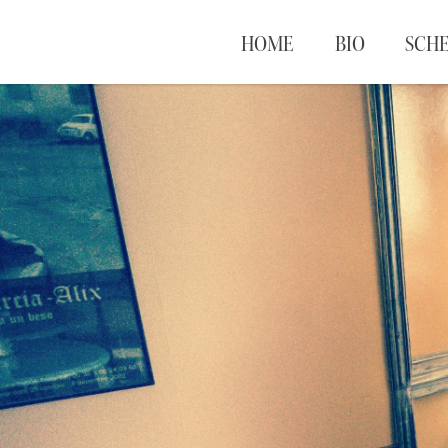
HOME
BIO
SCH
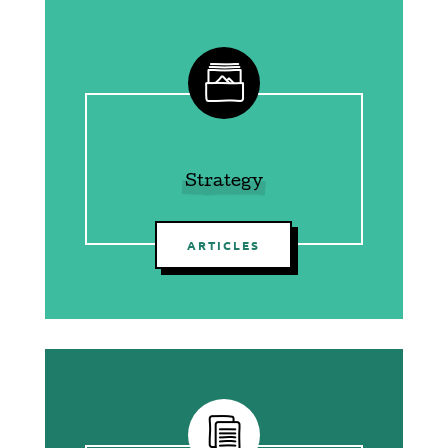
g
Strategy
ARTICLES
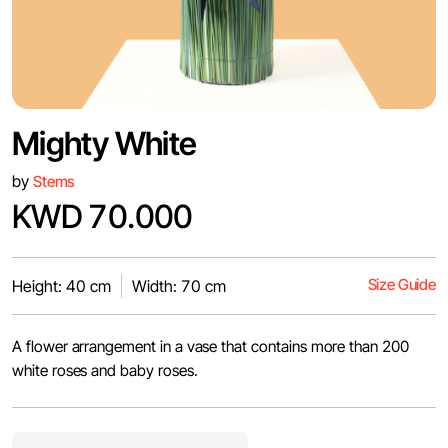
Mighty White
by
Stems
KWD 70.000
Size Guide
Height: 40 cm
Width: 70 cm
A flower arrangement in a vase that contains more than 200
white roses and baby roses.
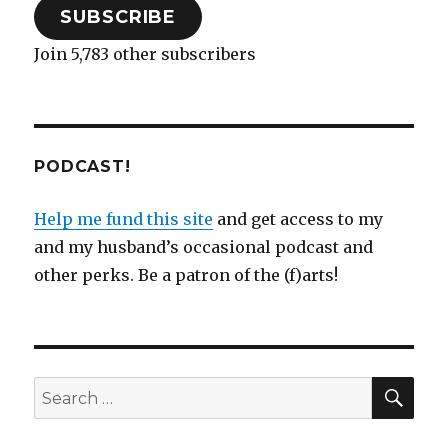
SUBSCRIBE
Join 5,783 other subscribers
PODCAST!
Help me fund this site
and get access to my
and my husband’s occasional podcast and
other perks. Be a patron of the (f)arts!
SEA
Search
for:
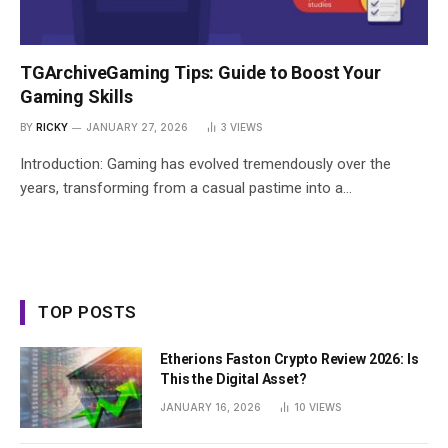
TGArchiveGaming Tips: Guide to Boost Your
Gaming Skills
BY
RICKY
JANUARY 27, 2026
3
VIEWS
Introduction: Gaming has evolved tremendously over the
years, transforming from a casual pastime into a…
TOP POSTS
Etherions Faston Crypto Review 2026: Is
This the Digital Asset?
JANUARY 16, 2026
10
VIEWS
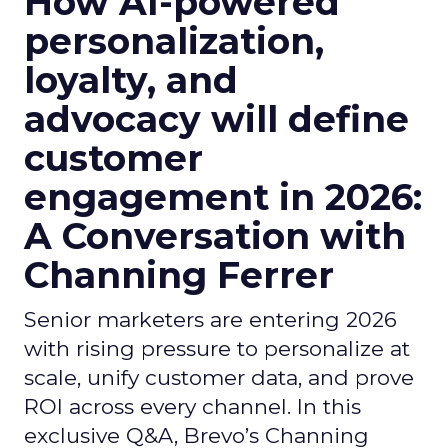
How AI-powered
personalization,
loyalty, and
advocacy will define
customer
engagement in 2026:
A Conversation with
Channing Ferrer
Senior marketers are entering 2026
with rising pressure to personalize at
scale, unify customer data, and prove
ROI across every channel. In this
exclusive Q&A, Brevo’s Channing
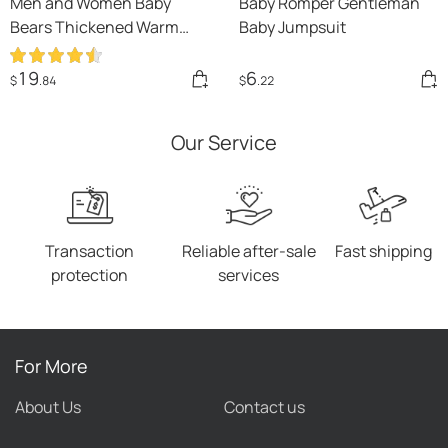
Men and Women Baby
Baby Romper Gentleman
Bears Thickened Warm
Baby Jumpsuit
Winter Clothes
19
6
$
.84
$
.22
Our Service
Transaction
Reliable after-sale
Fast shipping
protection
services
For More
About Us
Contact us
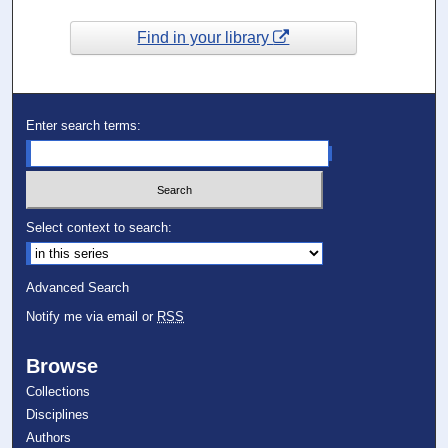
Find in your library
Enter search terms:
Select context to search:
Advanced Search
Notify me via email or
RSS
Browse
Collections
Disciplines
Authors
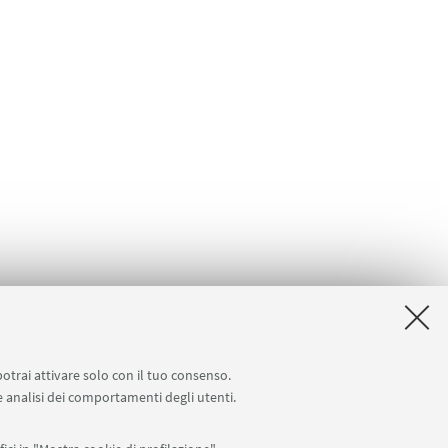
potrai attivare solo con il tuo consenso.
 e analisi dei comportamenti degli utenti.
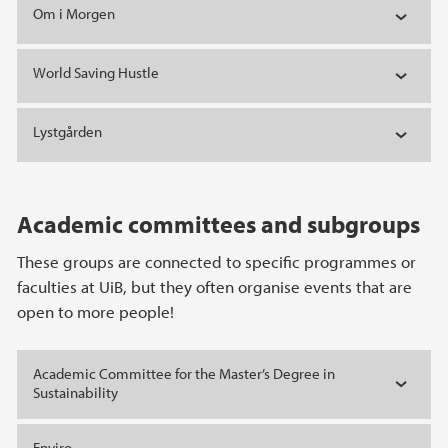
Om i Morgen
World Saving Hustle
Lystgården
Academic committees and subgroups
These groups are connected to specific programmes or
faculties at UiB, but they often organise events that are
open to more people!
Academic Committee for the Master’s Degree in
Sustainability
Enviro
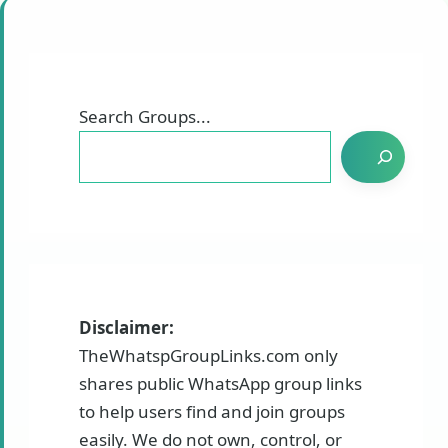
Search Groups...
Disclaimer:
TheWhatspGroupLinks.com only
shares public WhatsApp group links
to help users find and join groups
easily. We do not own, control, or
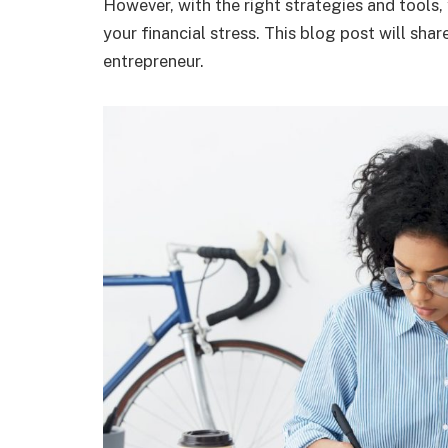
However, with the right strategies and tools,
your financial stress. This blog post will sha
entrepreneur.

· · · · ·

Each line in the data that holds the string "with" needs to be copied.

A Conversation with
with rising pressure to personalize at
However, with the right strategies and tools,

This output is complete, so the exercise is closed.